#SOUTHAFRICA: President Cyril Ramaphosa, in his State of the Nation Address, assessed South Africa’s socio-economic situation and announced a government programme to improve the conditions of life for citizens of South Africa.
The 2019 Budget Speech, which Minister of Finance Mr Tito Mboweni will deliver to the National Assembly sitting on 20 February, will give details of spending and revenue collection plans to carry out the programme.
In addition to delivering the 2019 Budget Speech, Minister Mboweni will table the Division of Revenue Bill and introduce the Appropriation Bill and the Public Audit Excess Fee Bill.
South Africans are hoping for some positive outcomes after a tough period recently. With food and transport prices increasing over the past year, beneficiaries are waiting to hear if Mboweni will be giving them extra support.
Especially the millions who rely on government grants.
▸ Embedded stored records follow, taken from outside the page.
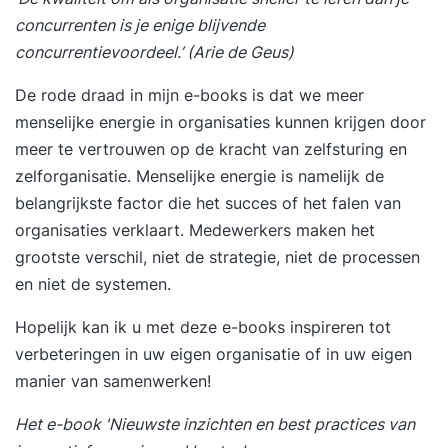
concurrenten is je enige blijvende
concurrentievoordeel.’ (Arie de Geus)
De rode draad in mijn e-books is dat we meer
menselijke energie in organisaties kunnen krijgen door
meer te vertrouwen op de kracht van zelfsturing en
zelforganisatie. Menselijke energie is namelijk de
belangrijkste factor die het succes of het falen van
organisaties verklaart. Medewerkers maken het
grootste verschil, niet de strategie, niet de processen
en niet de systemen.
Hopelijk kan ik u met deze e-books inspireren tot
verbeteringen in uw eigen organisatie of in uw eigen
manier van samenwerken!
Het e-book 'Nieuwste inzichten en best practices van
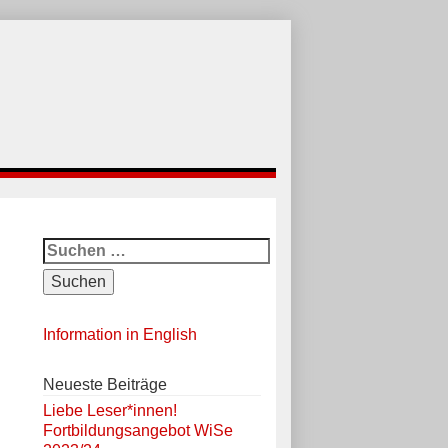
Suchen
nach:
Information in English
Neueste Beiträge
Liebe Leser*innen!
Fortbildungsangebot WiSe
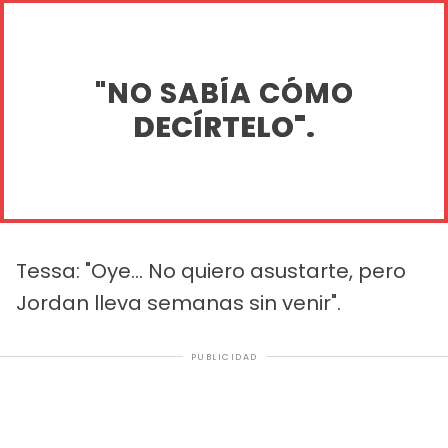
"NO SABÍA CÓMO
DECÍRTELO".
Tessa: "Oye... No quiero asustarte, pero
Jordan lleva semanas sin venir".
PUBLICIDAD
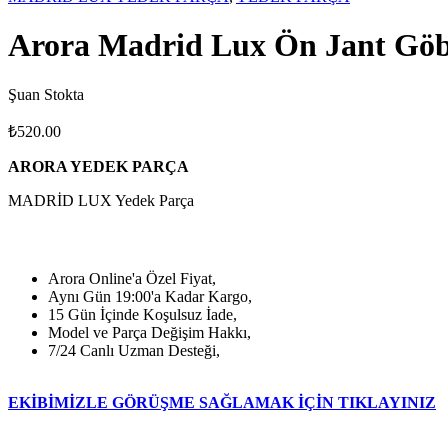
Arora Madrid Lux Ön Jant Göb
Şuan Stokta
₺
520.00
ARORA YEDEK PARÇA
MADRİD LUX Yedek Parça
Arora Online'a Özel Fiyat,
Aynı Gün 19:00'a Kadar Kargo,
15 Gün İçinde Koşulsuz İade,
Model ve Parça Değişim Hakkı,
7/24 Canlı Uzman Desteği,
EKİBİMİZLE GÖRÜŞME SAĞLAMAK İÇİN TIKLAYINIZ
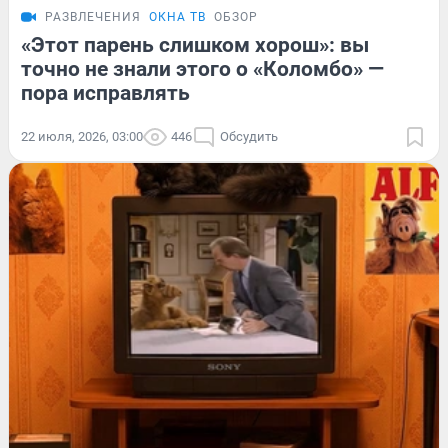
РАЗВЛЕЧЕНИЯ
ОКНА ТВ
ОБЗОР
«Этот парень слишком хорош»: вы
точно не знали этого о «Коломбо» —
пора исправлять
22 июля, 2026, 03:00
446
Обсудить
In former Finance Minister, Malusi Gigaba’s speech he had the unpleasant task of hiking VAT from 14% to 15% – the first since South Africa became a democracy – sparking the fury of unions and the opposition.
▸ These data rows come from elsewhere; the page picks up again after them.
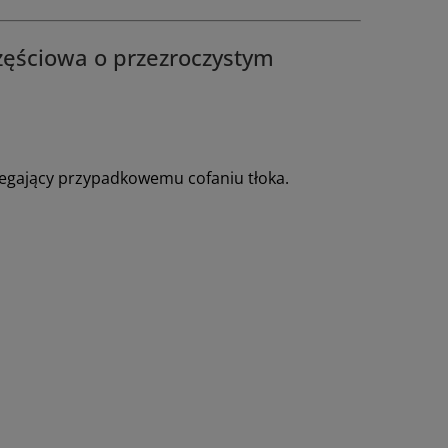
zęściowa o przezroczystym
egający przypadkowemu cofaniu tłoka.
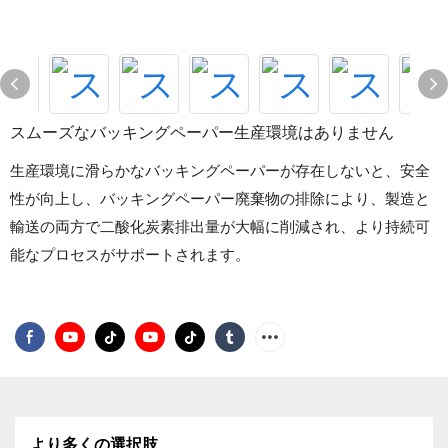
スムーズなバッキングペーパー生産環境はありません
生産環境に滑らかなバッキングペーパーが存在しないと、安全
性が向上し、バッキングペーパー廃棄物の排除により、製造と
輸送の両方で二酸化炭素排出量が大幅に削減され、より持続可
能なプロセスがサポートされます。
より多くの選択肢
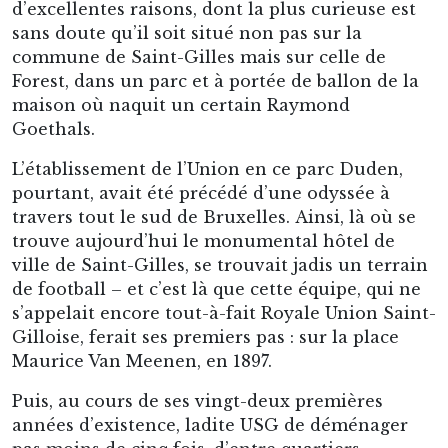
C’est dans cette phase de son développement
que l’Union posa enfin les yeux sur un terrain
sis dans le vaste parc Duden, bordé de demeures
chics. Mis en service pour la première fois le 14
septembre 1919, en présence de l’AC Milan
qu’avait ébloui son fils prodigue Van Hege, et du
futur roi des Belges Léopold III, ce stade était
alors communément connu comme celui « de la
Butte » – en d’autres mots : le « stade sur la
colline ».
That was inevitable due to the fiscal hole made much deeper by former President Jacob Zuma’s bombshell announcement of fee-free higher education: R57 billion was set aside to cover that for three years.
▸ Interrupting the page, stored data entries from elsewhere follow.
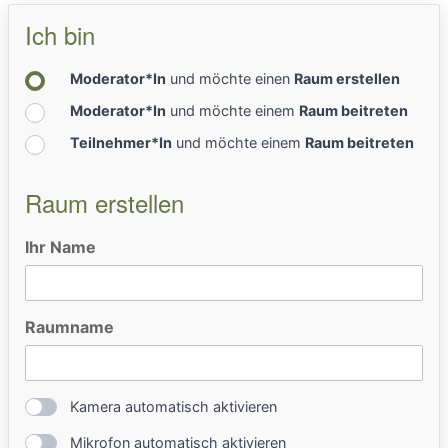
Ich bin
Moderator*In
und möchte einen
Raum erstellen
Moderator*In
und möchte einem
Raum beitreten
Teilnehmer*In
und möchte einem
Raum beitreten
Raum erstellen
Ihr Name
Raumname
Kamera automatisch aktivieren
Mikrofon automatisch aktivieren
There was a little relief for some taxpayers, but fuel levies rose by 52 cents a litre, setting the stage for more pain when the rising cost of oil drove up prices at the pump, hitting consumers hard.
Ahead of the speech today, social media users are despondent, hopeful and expect some relief amidst South Africa’s major issues that have affected them directly.
Less than a week after his debut, Gigaba was replaced by Nhlanhla Nene in President Cyril Ramaphosa’s first Cabinet shake-up. By October, Nene had stepped down and it was up to former SA Reserve Bank governor Tito Mboweni to deliver the mid-term Budget review.
“South Africa is at a crossroads,” Mboweni said.
The growth forecast was slashed by half, from 1.5% to a paltry 0.7%. “South Africa is at a crossroads,” Mboweni said.
Mboweni spoke of difficult choices, including a “hard look” at SOEs and the government’s ever-increasing salary bill, after last year’s wage agreement blew February Budget targets by R30bn.
Economist Iraj Abedian, of Pan-African Investment and Research Services, says the only good news we can expect is that “there will be no more bad news”.
Eskom, responsible for producing 95% of the country’s electricity, is mired in debt and inefficiencies. Recent days of load-shedding have left the economy reeling – and the 96-year-old giant parastatal is now considered a threat to national security, because if it crashes and burns, so does the economy.
Plans to steer it out of crisis will take centre-stage in Mboweni’s speech today. Whatever package he unveils, every South African will be footing the bill.
Just twelve months down the line since Gigaba channeled Kendrick Lamar, we’re clearly not “alright”.